Aim of the exercise:
Using only the records, tally the lines with "Наро" in them and state that total by itself.

Dataset excerpts:
*** Block opens ***

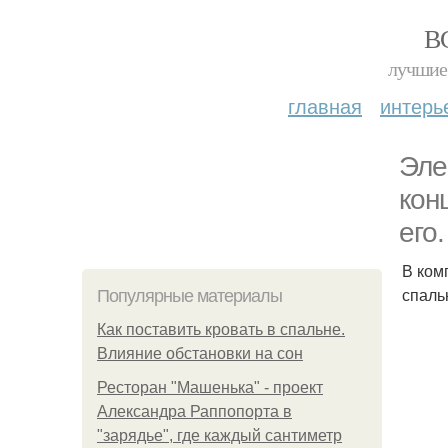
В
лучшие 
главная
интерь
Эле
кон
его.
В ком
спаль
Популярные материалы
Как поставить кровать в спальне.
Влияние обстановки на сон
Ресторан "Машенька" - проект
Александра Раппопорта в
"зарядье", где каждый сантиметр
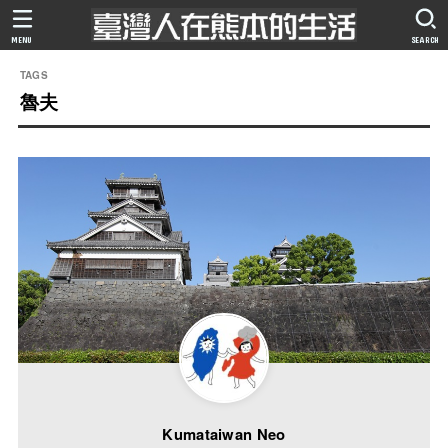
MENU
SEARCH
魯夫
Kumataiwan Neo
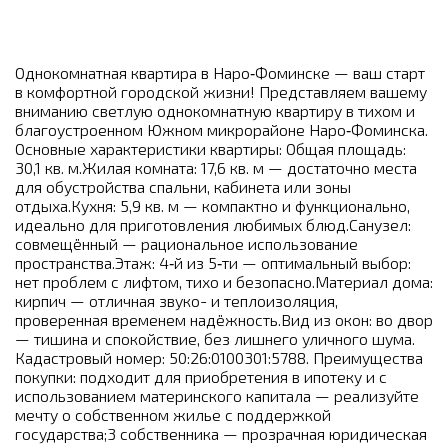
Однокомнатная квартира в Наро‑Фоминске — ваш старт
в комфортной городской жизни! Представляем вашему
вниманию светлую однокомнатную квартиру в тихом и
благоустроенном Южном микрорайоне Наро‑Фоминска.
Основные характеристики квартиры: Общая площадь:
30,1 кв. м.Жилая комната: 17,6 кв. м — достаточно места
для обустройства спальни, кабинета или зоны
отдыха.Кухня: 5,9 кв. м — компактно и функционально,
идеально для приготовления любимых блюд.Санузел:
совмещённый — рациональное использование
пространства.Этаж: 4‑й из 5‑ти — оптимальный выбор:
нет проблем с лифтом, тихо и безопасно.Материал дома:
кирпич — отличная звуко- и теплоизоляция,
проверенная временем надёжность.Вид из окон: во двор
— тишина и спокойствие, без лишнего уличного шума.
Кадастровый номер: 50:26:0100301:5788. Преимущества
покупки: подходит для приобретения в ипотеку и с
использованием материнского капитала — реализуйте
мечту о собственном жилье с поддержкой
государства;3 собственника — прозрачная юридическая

*** Block closes ***
*** Block opens ***

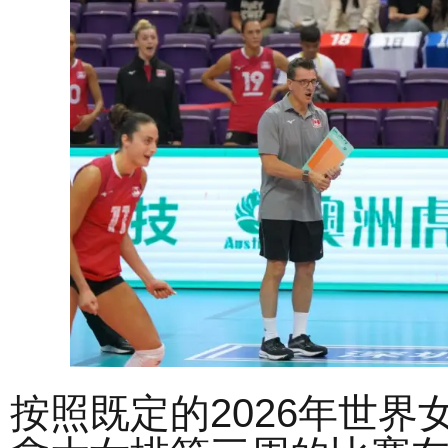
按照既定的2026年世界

*** Block closes ***

Solution:
2